Saturday, September 15, 2018

Refreshing My Legal Skills

I'm set to go back to work part-time. It's where I worked a few years ago--the Maryland Crime Victims' Resource Center. This time, I'm going to represent crime victims in administrative hearings and appeals to the courts. I was given the chance to attend a three-day training course offered to new Legal Aid attorneys by Maryland Legal Aid in Marriottsville, Maryland.

I opted in and attended, mainly because I've not been in a courtroom as a practitioner in a long time. It was both useful and fun--I got to hear some good, practical lecturers, mostly on evidence, and to make opening and closing statements, get documents admitted and an expert qualified, and conduct both direct and cross. The critiques--mostly by senior Legal Aid lawyers--were helpful and knowledgeable.

I likely was the oldest "new attorney" in attendance but that did not either bother me or make any difference. I was there to learn skills just like any other lawyer who hasn't been in the courts to try cases--in a long time, for me.
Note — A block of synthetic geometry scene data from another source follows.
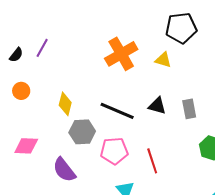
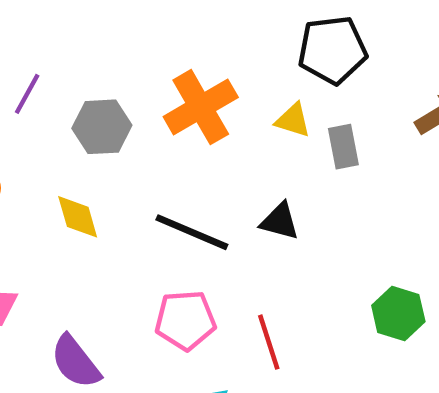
yellow diamond: (65, 104) -> (78, 217), turned -30
gray rectangle: (189, 109) -> (343, 147), moved
gray hexagon: (82, 132) -> (102, 127), moved

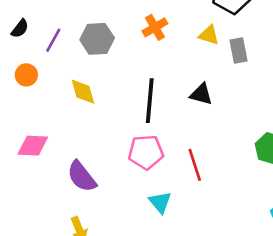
purple line: (27, 94) -> (53, 40), moved
orange cross: (201, 107) -> (155, 27), size x0.6
black line: (192, 232) -> (150, 101), turned 72

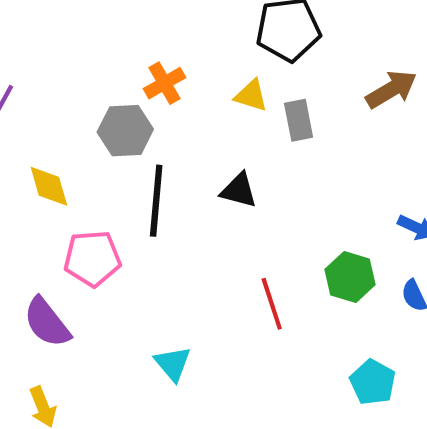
gray hexagon: (97, 39) -> (125, 131), moved
pink pentagon: (146, 152) -> (92, 258), moved
red line: (195, 165) -> (272, 304), moved

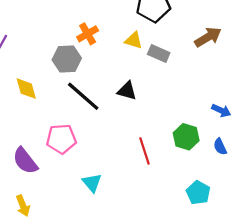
gray rectangle: (299, 120) -> (159, 54), turned -55
black line: (156, 201) -> (83, 96), turned -54
pink pentagon: (92, 258) -> (61, 139), moved

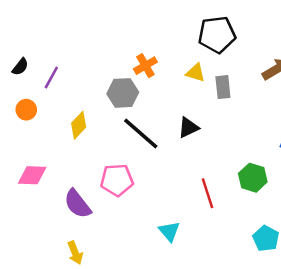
gray rectangle: (159, 54) -> (223, 87), turned 60
yellow diamond: (26, 89) -> (79, 125), turned 60
black triangle: (127, 91) -> (188, 128), turned -40
cyan triangle: (92, 183) -> (169, 231), moved

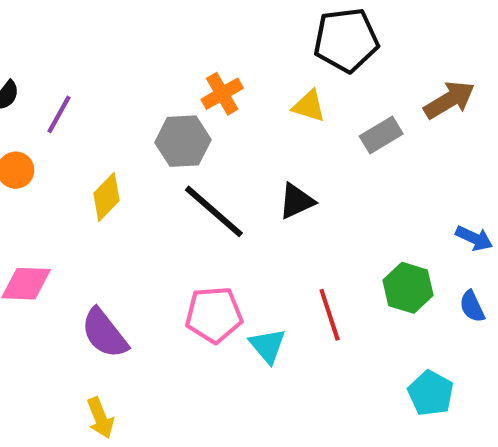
gray rectangle: (223, 87) -> (381, 135), moved, turned 65
pink pentagon: (117, 180) -> (214, 315), moved
cyan triangle: (169, 231) -> (268, 346), moved

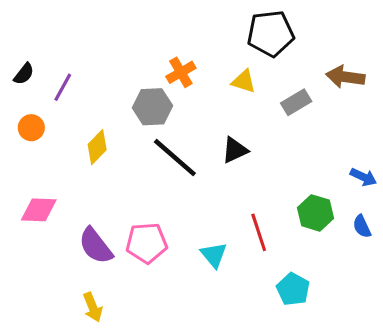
brown arrow: (449, 100) -> (345, 77), turned -141
pink pentagon: (214, 315) -> (146, 243), moved
cyan pentagon: (431, 393) -> (293, 289), moved

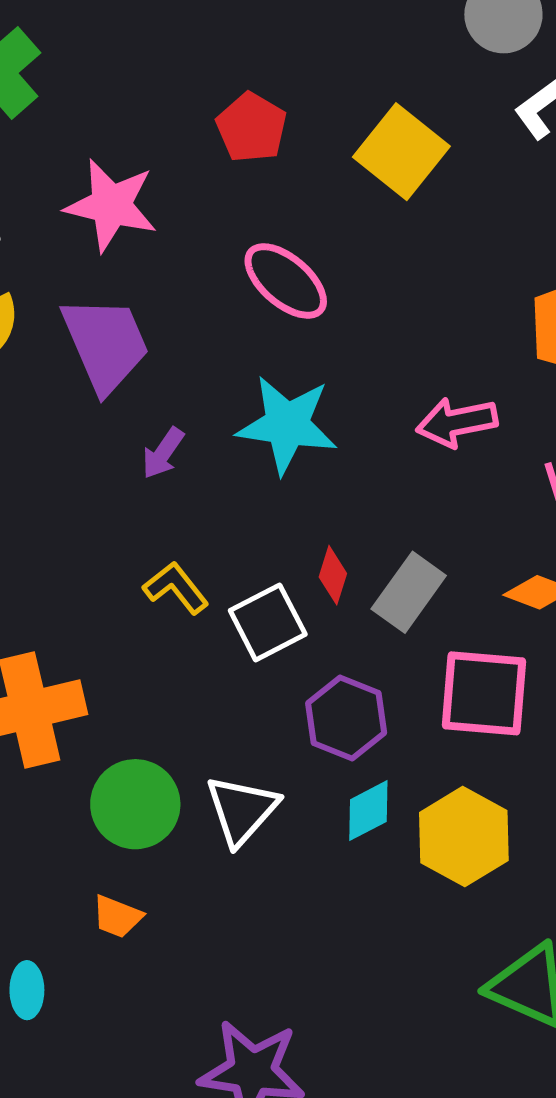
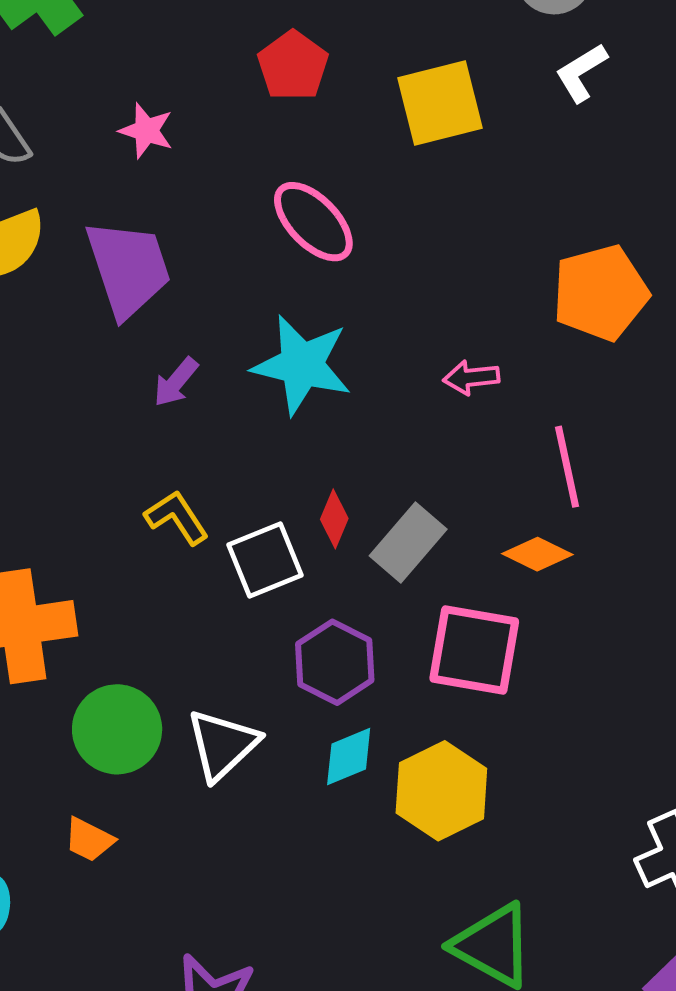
yellow square: (401, 152) -> (440, 103), turned 32
pink star: (111, 205) -> (146, 131), size x0.6
pink arrow: (457, 422) -> (471, 377), size x0.7

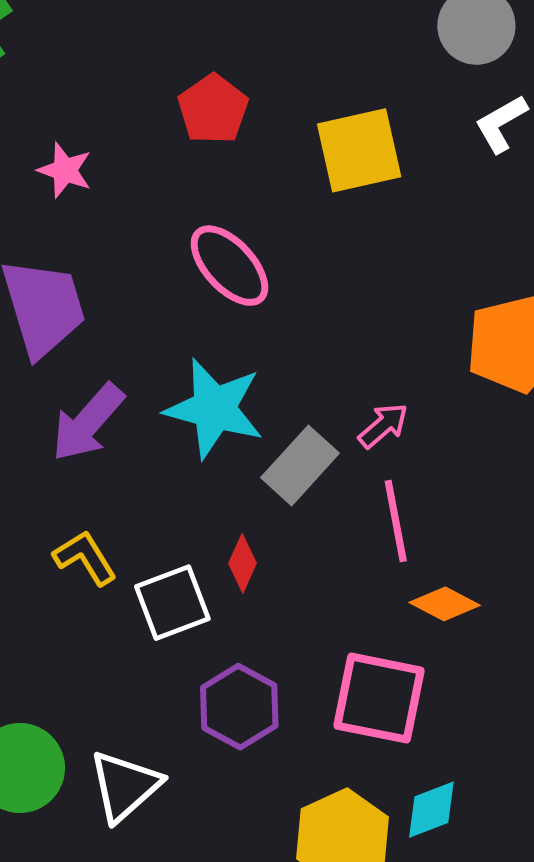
pink arrow: (471, 377) -> (383, 426), turned 144
purple arrow: (176, 382) -> (88, 422), size x1.6
pink line: (567, 467) -> (396, 521), moved
gray rectangle: (408, 543) -> (300, 465), moved
cyan diamond: (349, 756) -> (431, 810), moved

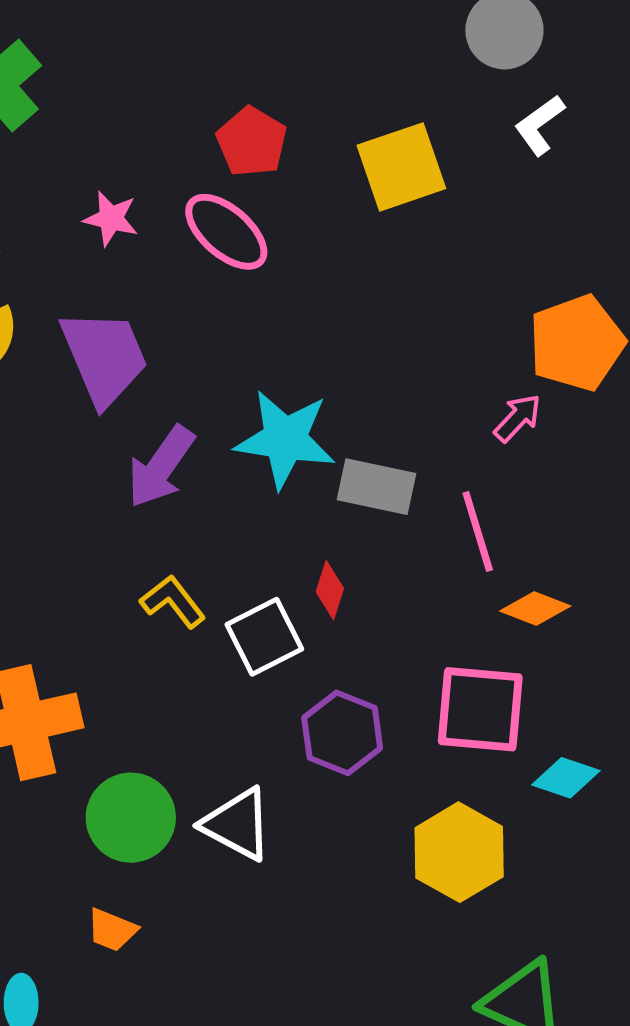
pink ellipse: (229, 266) -> (226, 232), moved
pink arrow: (383, 426) -> (518, 418), moved
gray rectangle: (300, 465) -> (377, 487), turned 66
white triangle: (125, 786) -> (237, 824), turned -44
cyan diamond: (431, 810) -> (566, 778), moved, turned 46

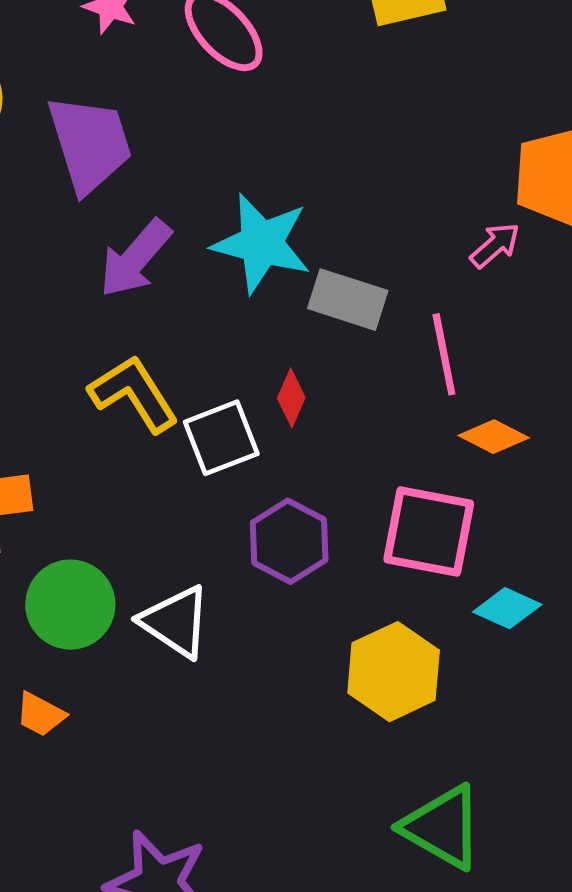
yellow L-shape: (173, 601) -> (134, 394), size x1.4

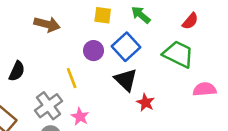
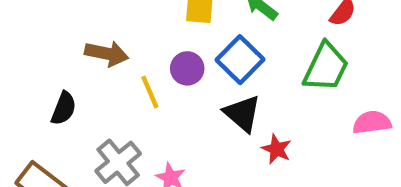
brown arrow: (47, 24) -> (107, 54), moved
green trapezoid: (178, 54) -> (326, 67), turned 92
yellow line: (72, 78) -> (150, 92), moved

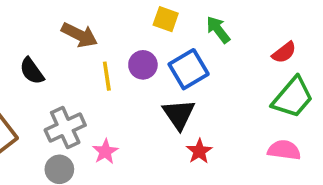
green trapezoid: (326, 67) -> (293, 97), moved
black semicircle: (64, 108) -> (32, 71), turned 108

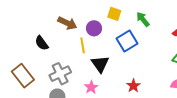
purple circle: (143, 65) -> (94, 28), moved
black triangle: (179, 114) -> (100, 64), moved
pink star: (105, 152) -> (91, 87), moved

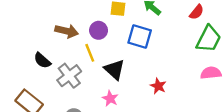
blue square: (127, 41) -> (140, 36), turned -30
gray cross: (60, 74) -> (69, 76), moved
One case was landlord-tenant and the other was child custody. They had been using the first for years and just made up the second. 

To me, the best lecturer was a long-time practitioner who now runs a bar review. He might have been the only person there--and that includes all the other lecturers and senior staff who were the judges--older than me. He was highly pragmatic and urged us to just keep using the techniques he described because then they would become second nature.

Some have asked why I'm going back to work--even part-time. I'm not at all bored with what I'm doing now. I won't be getting enough money for it to make a major difference. So I don't have a good answer: it's probably because it seems like it could be both satisfying and useful--and also fun.

Sunday, September 9, 2018

'The Wife' and 'Crazy Rich Asians'

Two new movies: The Wife is based on one of Meg Wolitzer's early novels--her penultimate one, The Interestings, was very good. She writes wonderfully and in Glenn Close, her leading character was played perfectly.

Jonathan Pryce is also excellent as the supremely egotistical husband: I did not see him in the original Miss Saigon but I do recall his initial  appearance on Broadway in Trevor Griffiths's play, Comedians, in which he plays a young British comedian with a totally different style. The promoter auditioning the comics discerns how good the young comic will be even though he realizes that his shtick is unlikely to succeed at first and in the provinces.

Close does deserve awards here and should get them even though I am skeptical of so-called sympathy votes. She should win this time on the merits. Her role requires her maintaining a closed exterior and as some reviews have noted, the movie does not include her witty lines in the novel as narrator.

Crazy Rich Asians is a fun picture, not to be taken too seriously but enjoyed. It's yet another example in our times of identity culture of a story that makes fun of its ethnic group but is seen as acceptable because the producers, cast, and crew are all member of the group. This does not take away from the picture's being well-made and clever.